On l’aura compris, sur le fond Il était une Fois dans l’Ouest regorge de thématiques et de niveaux de lecture qui en font un film à part et essentiel, loin d’être un simple western. Mais s’il a si bien vieilli, gagnant en maturité à chaque vision et analyse, c’est qu’il est également techniquement parfait. Avec son alternance magique de plans larges contemplatifs d’une durée qui frise parfois la démence et ses gros plans si spécifiques sur des regards, Sergio Leone livre ce qui s’apparente à une véritable démonstration de mise en scène. Et cela à tel point que le film est aujourd’hui un modèle, certains mouvements étant repris à l’identique dans des productions récentes. Des cadrages inédits, des travelings magnifiques ou ces mouvements de caméra circulaires assez incroyables comme celui qui dévoile le visage de Frank pour la première fois, tout y est simplement parfait, millimétré et justement dosé. Leone prend son temps et déploie une ingéniosité complètement folle, le résultat est magnifique.
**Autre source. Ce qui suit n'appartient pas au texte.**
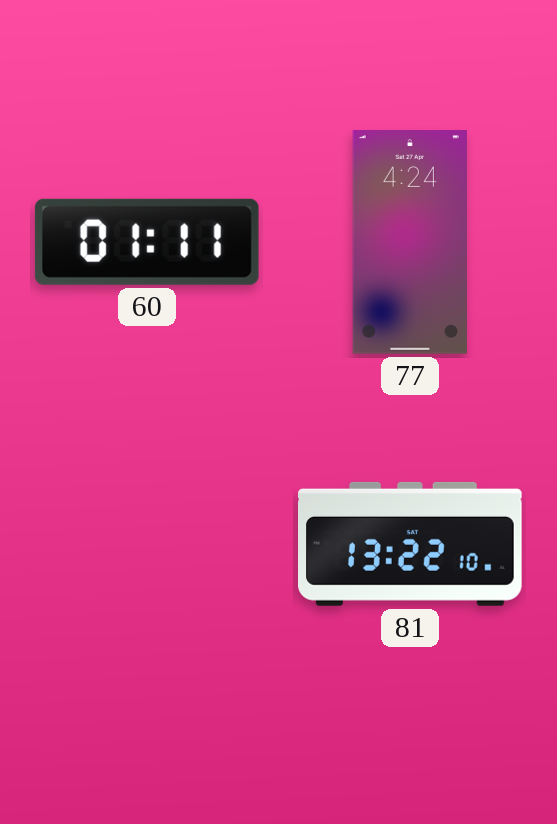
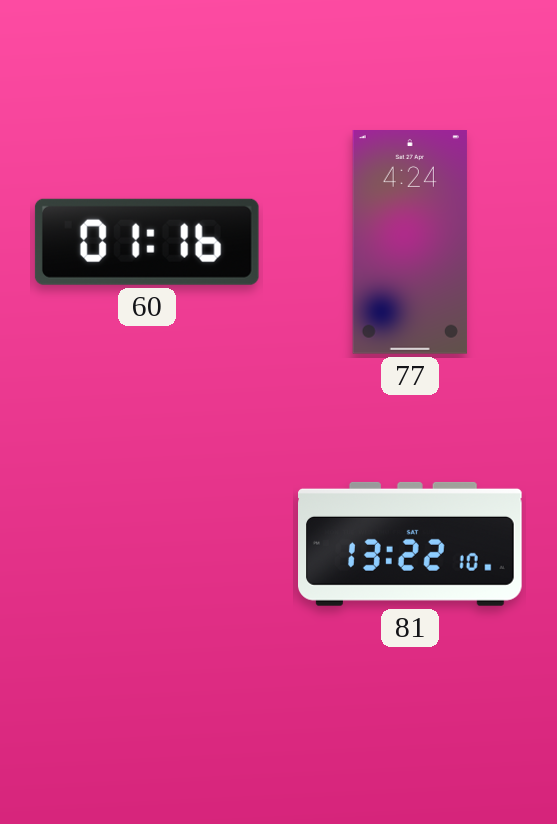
60: 01:11 -> 01:16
Il faut dire qu’il s’est entouré d’une sélection de talents qui ne pouvaient qu’accoucher d’un chef d’oeuvre ultime! Au scénario on trouve tout de même les immenses Dario Argento et Bernardo Bertolucci qui signent leur plus beau script. Il retrouve pour la bande son celui qu’on peut considérer comme le plus grand compositeur de BO du monde, Ennio Morricone qui réussit à surpasser la merveille qu’il avait déjà livré 2 ans plus tôt sur le Bon, la Brute et le Truand, composant pour l’occasion parmi les thèmes les plus connus de l’histoire du cinéma! Et puis quel casting! Claudia Cardinale qui nous hypnotise par sa beauté à chaque regard, Jason Robards presque touchant par sa nonchalance et son naturel, Henry Fonda dans un rôle à contre emploi qui incarne une figure du mal absolu juste terrifiante et bien sur l’immense Charles Bronson dans un rôle quasiment central qui n’a jamais été aussi magnétique, aussi puissant, dont chaque rare phrase fait aussi mal qu’une balle de revolver. Tout était réuni, et le résultat est à la hauteur des espérances et même plus. Il y a tellement de matière à analyse qu’on pourrait y passer des jours mais s’il y a bien une chose qu’il faut garder en tête c’est qu’Il était une Fois dans l’Ouest fait partie des plus grands films jamais réalisés et qu’il ne vieillira jamais.